If you compare the performance of async rust vs. rust with blocking syscalls there’s not even a comparison. ‘epoll’ and the like are vastly more performant than blocking system io, async then it simply a way to make that kind of system interface nice to program with as you can ignore all that yielding and waking up and write straight-line code.
Now, if all you do is read a config file, yes, all that is absolutely overkill. If you’re actually doing serious io though there’s no way around this kind of stuff.
I assume by performance you mean CPU usage per io request. Each io call should require a switch to the kernel and back. When you do blocking io the switch back is delayed(switch to other threads while waiting), but not more taxing. How could it be possible for there to be a difference?
Because the kernel doesn’t like you spawning 100k threads. Your RAM doesn’t, either. Even all the stacks aside, the kernel needs to record everything in data structures which now are bigger and need longer to traverse. Each thread is a process which could e.g. be sent a signal, requiring keeping stuff around that rust definitely doesn’t keep around (async functions get compiled to tight state machines).
Specifically with io_uring: You can fire off quite a number of requests, not incurring a context switch (kernel and process share a ring buffer) and later on check on the completion status quite a number, also without having to context switch. If you’re (exceedingly) lucky no io_uring call ever cause a context switch as the kernel will work on that queue on another cpu. The whole thing is memory, not CPU, bound.
Anyhow, your mode of inquiry is fundamentally wrong in the first place: It doesn’t matter whether you can explain why exactly async is faster (I probably did a horrible job and got stuff wrong), what matters is that benchmarks blow blocking io out of the water. That’s the ground truth. As programmers, as a first approximation, or ideas and models of how things work are generally completely wrong.
Because the kernel doesn’t like you spawning 100k threads.
Why do you say this?
Your RAM doesn’t, either
Not if your stacks per thread are small.
Even all the stacks aside, the kernel needs to record everything in data structures which now are bigger and need longer to traverse.
These data structures must exist either in userland or the kernel. Moving them to the kernel won’t help anything. Also, many of these data structures scale at log(n). Splitting have the elements to userland and keeping the other half gives you two structures with log(n/2) so 2log(n/2) = log(n^2/4).
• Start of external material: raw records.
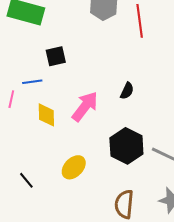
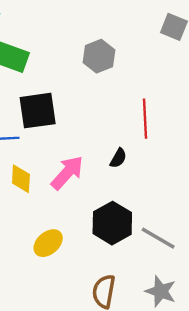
red line: (140, 21) -> (145, 119), moved
black square: (56, 56) -> (38, 111), size x1.6

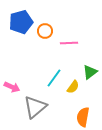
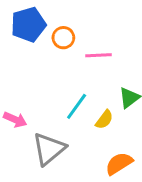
orange semicircle: (83, 117) -> (119, 163), turned 48

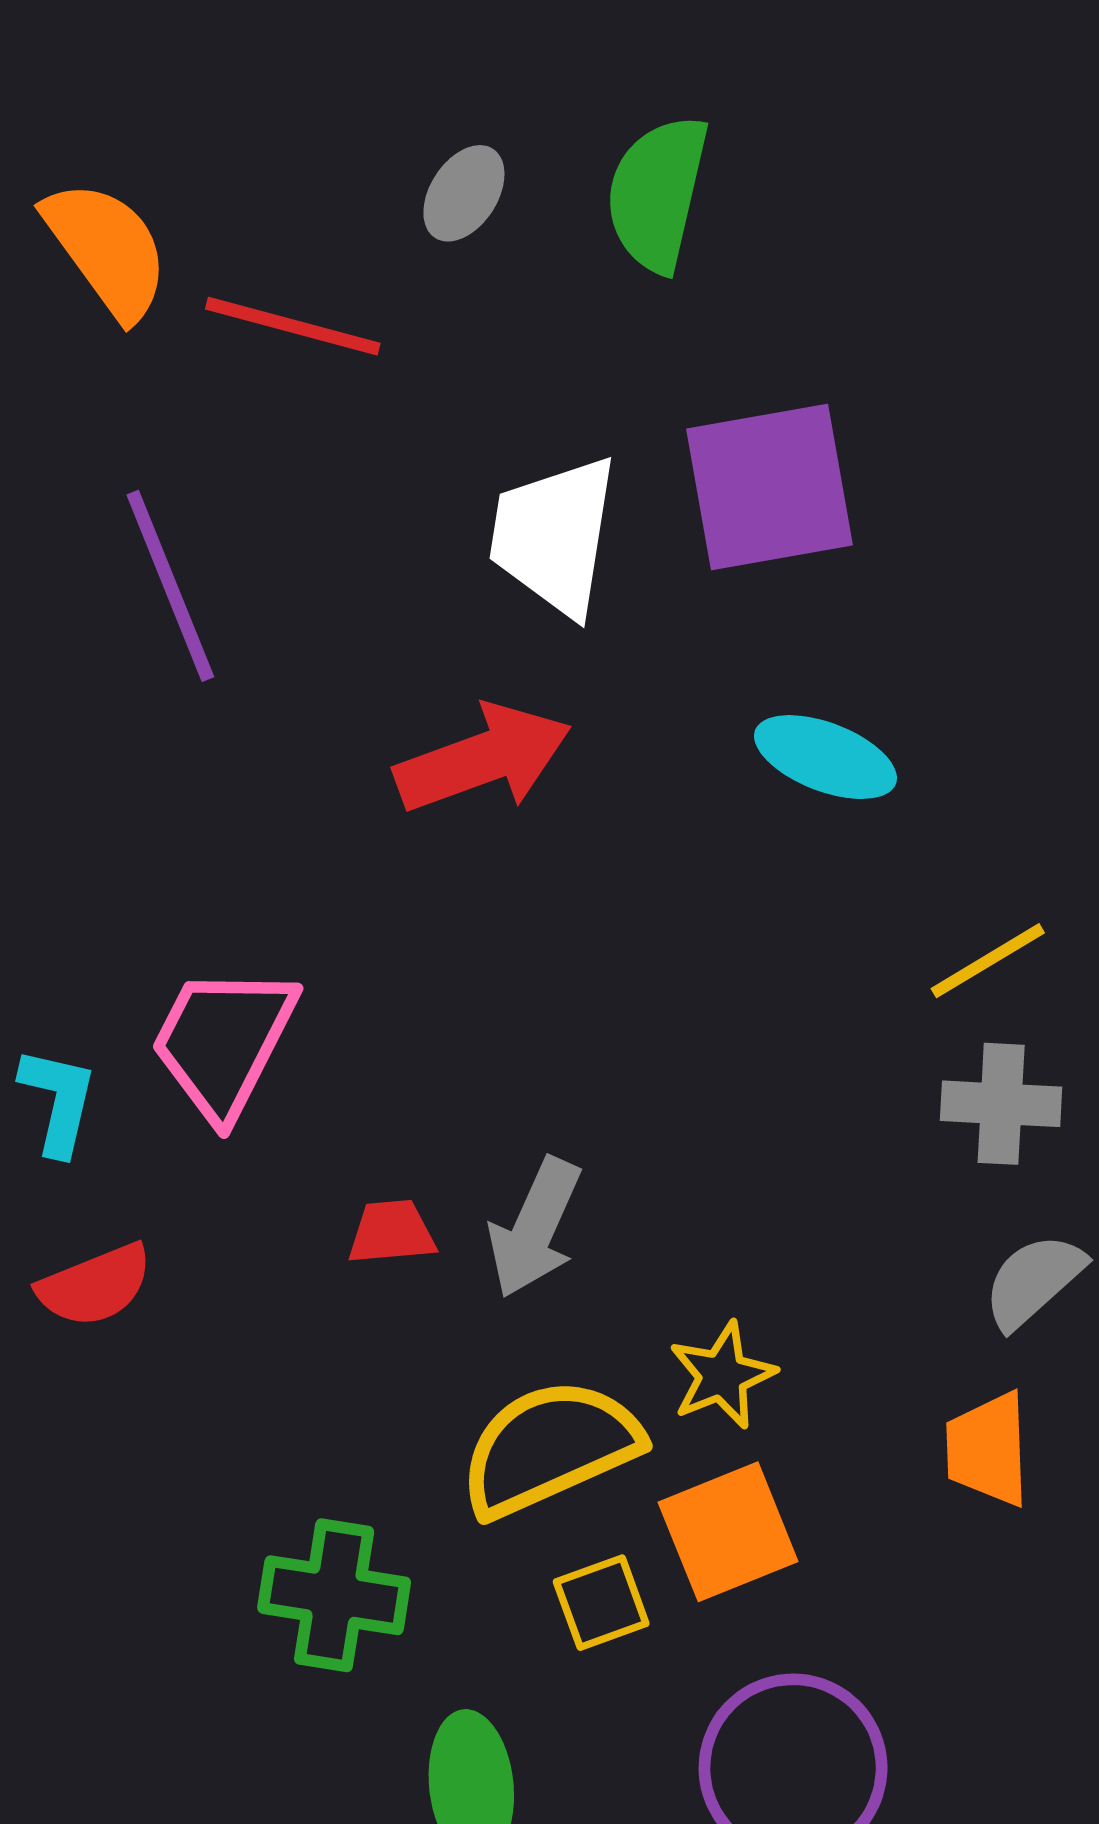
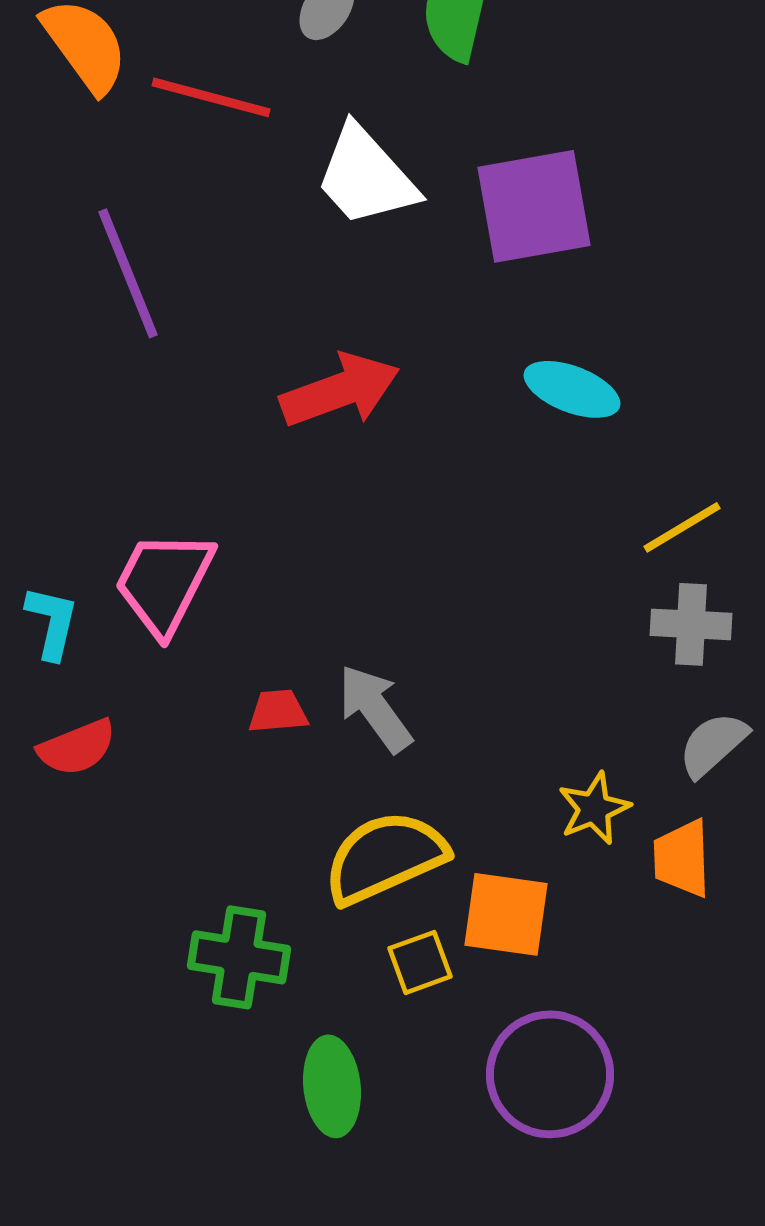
white trapezoid: (554, 536) -> (366, 176), moved, turned -51
gray arrow: (535, 1228) -> (375, 708), turned 120
yellow star: (722, 1375) -> (594, 808), moved
orange square: (728, 1532) -> (506, 914), turned 30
Clearly that’s worse.
Each thread is a process which could e.g. be sent a signal, requiring keeping stuff around that rust definitely doesn’t keep around (async functions get compiled to tight state machines).
If signals were the reason async worked better, then the correct solution is to enable threads that opt-out of signals. Anything that slows down threads that isn’t present in an async design should be opt-out-able. The state-machines that async compiles to, do not appear inherently superior to multiple less stateful threads managed by a fast scheduler.
Specifically with io_uring: You can fire off quite a number of requests, not incurring a context switch …
As described here you would still need to do a switch to kernel mode and back for the syscalls. The extra work required from assuming processes are hostile to each other should be easy to avoid among threads known to have a common process as they are obviously not hostile to each other and share memory space anyway.
The synchronization required to handle multiple tasks should be the same regardless if they are being run on the same thread by a user land scheduler or if they are running on multiple threads with an os scheduler.
Anyhow, your mode of inquiry is fundamentally wrong in the first place: …
I’m not interested in saying that async is the best because it appears to work well currently. That’s not the right way to decide the future of how to do things. That’s just a statement of how things are. I agree, if your only goal is get the fastest thing now with no critical thought, then it does appear that async is faster. I am unconvinced it must fundamentally be the case.
Page size is 4k it doesn’t get smaller. The kernel can’t give out memory in more fine-grained amounts, at least not without requiring a syscall on every access which would be prohibitively expensive.
Anything that slows down threads that isn’t present in an async design should be opt-out-able.
That’s what async does. It opts out of all the things, including having to do context switches when doing IO.
As described here you would still need to do a switch to kernel mode and back for the syscalls.
No, you don’t: You can poll the data structure and the kernel can poll the data structure. No syscalls required. Kernel can do it on one core, the application on another, so in the extreme you don’t even need to invoke the scheduler.
I am unconvinced it must fundamentally be the case.
You can e.g. have a look at whether you can change the hardware to allow for arbitrarily small page sizes. The reaction of hardware designers will be first “are you crazy”, then, upon explaining your issue, they’ll tell you “well then just use async what’s the problem”.
The only way I have heard threads are expensive, in the context of handling many io requests, is stack usage. You can tell the os to give less memory (statically determined stack size) to the thread when it’s spawned, so this is not a fundamental issue to threads.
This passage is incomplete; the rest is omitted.